Exercise description:
Skipping all pictures, please restate word for word the lines from the one that contains "условиях не диктуйте" through the last line of the entries.

Items listed in a dataset
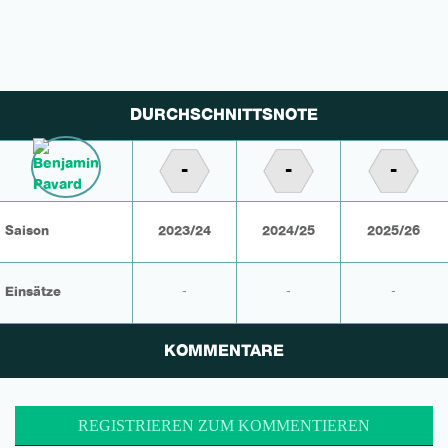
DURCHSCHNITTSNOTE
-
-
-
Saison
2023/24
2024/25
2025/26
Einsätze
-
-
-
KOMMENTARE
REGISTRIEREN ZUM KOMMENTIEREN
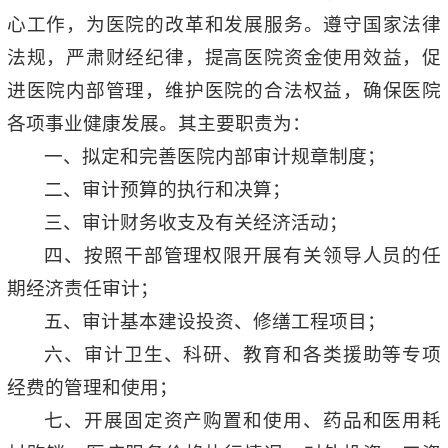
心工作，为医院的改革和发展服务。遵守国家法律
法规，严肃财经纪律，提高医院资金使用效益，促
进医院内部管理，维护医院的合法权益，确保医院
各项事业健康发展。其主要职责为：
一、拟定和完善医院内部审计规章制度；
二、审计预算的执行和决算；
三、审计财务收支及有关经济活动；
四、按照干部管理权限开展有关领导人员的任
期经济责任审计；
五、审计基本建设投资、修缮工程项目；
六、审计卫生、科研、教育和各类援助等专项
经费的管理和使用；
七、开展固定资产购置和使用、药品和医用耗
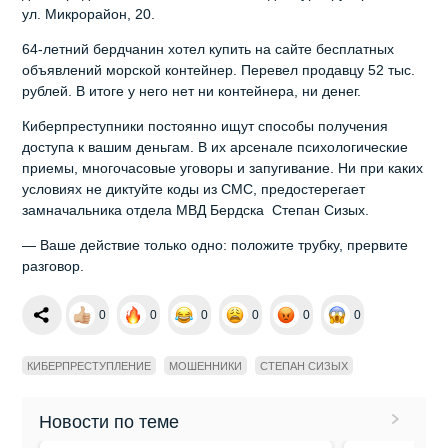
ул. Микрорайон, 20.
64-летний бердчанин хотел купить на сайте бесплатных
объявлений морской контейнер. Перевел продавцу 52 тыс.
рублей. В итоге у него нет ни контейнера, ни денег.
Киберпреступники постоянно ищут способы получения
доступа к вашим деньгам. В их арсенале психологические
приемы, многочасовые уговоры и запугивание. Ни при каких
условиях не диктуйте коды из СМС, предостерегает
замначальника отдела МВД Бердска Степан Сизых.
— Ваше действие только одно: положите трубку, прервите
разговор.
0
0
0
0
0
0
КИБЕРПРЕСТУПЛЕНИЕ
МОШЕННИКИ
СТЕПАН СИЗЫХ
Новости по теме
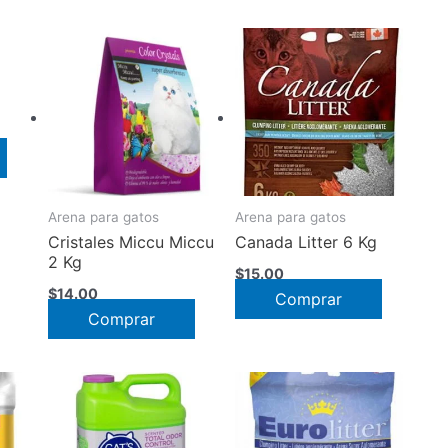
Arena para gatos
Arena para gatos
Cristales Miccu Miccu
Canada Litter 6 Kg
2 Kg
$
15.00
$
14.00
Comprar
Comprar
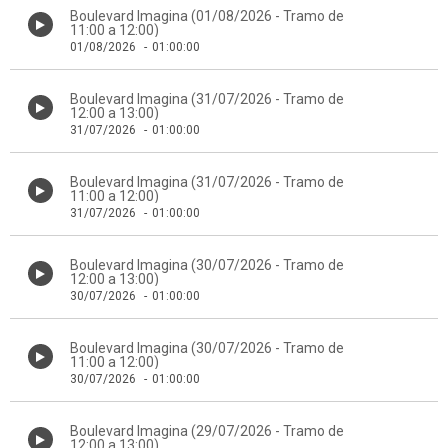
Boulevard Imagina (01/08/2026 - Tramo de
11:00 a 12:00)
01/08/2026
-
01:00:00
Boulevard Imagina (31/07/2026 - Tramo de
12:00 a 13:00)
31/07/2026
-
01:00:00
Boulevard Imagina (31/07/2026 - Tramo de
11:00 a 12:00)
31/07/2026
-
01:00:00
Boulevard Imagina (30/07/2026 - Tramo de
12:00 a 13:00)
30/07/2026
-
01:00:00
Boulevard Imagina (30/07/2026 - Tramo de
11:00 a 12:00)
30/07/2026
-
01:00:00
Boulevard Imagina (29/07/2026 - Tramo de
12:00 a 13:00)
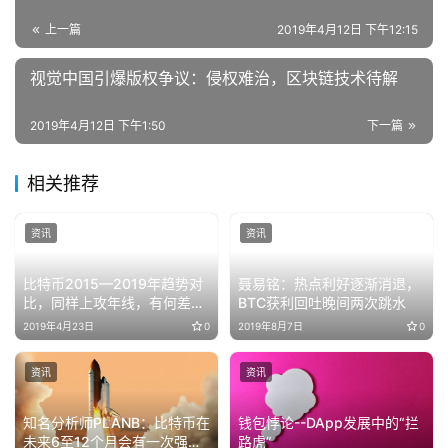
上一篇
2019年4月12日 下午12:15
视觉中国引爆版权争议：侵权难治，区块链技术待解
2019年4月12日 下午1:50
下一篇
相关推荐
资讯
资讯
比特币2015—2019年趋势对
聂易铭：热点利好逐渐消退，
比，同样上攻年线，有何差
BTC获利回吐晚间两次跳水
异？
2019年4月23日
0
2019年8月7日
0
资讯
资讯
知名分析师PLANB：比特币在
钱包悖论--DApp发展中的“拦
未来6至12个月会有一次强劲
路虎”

Task result:
условиях не диктуйте коды из СМС, предостерегает
замначальника отдела МВД Бердска Степан Сизых.
— Ваше действие только одно: положите трубку, прервите
разговор.
0
0
0
0
0
0
КИБЕРПРЕСТУПЛЕНИЕ
МОШЕННИКИ
СТЕПАН СИЗЫХ
Новости по теме
Arena para gatos
Arena para gatos
Cristales Miccu Miccu
Canada Litter 6 Kg
2 Kg
$
15.00
$
14.00
Comprar
Comprar
Boulevard Imagina (01/08/2026 - Tramo de
11:00 a 12:00)
01/08/2026
-
01:00:00
Boulevard Imagina (31/07/2026 - Tramo de
12:00 a 13:00)
31/07/2026
-
01:00:00
Boulevard Imagina (31/07/2026 - Tramo de
11:00 a 12:00)
31/07/2026
-
01:00:00
Boulevard Imagina (30/07/2026 - Tramo de
12:00 a 13:00)
30/07/2026
-
01:00:00
Boulevard Imagina (30/07/2026 - Tramo de
11:00 a 12:00)
30/07/2026
-
01:00:00
Boulevard Imagina (29/07/2026 - Tramo de
12:00 a 13:00)
上一篇
2019年4月12日 下午12:15
视觉中国引爆版权争议：侵权难治，区块链技术待解
2019年4月12日 下午1:50
下一篇
相关推荐
资讯
资讯
比特币2015—2019年趋势对
聂易铭：热点利好逐渐消退，
比，同样上攻年线，有何差
BTC获利回吐晚间两次跳水
异？
2019年4月23日
0
2019年8月7日
0
资讯
资讯
知名分析师PLANB：比特币在
钱包悖论--DApp发展中的“拦
未来6至12个月会有一次强劲
路虎”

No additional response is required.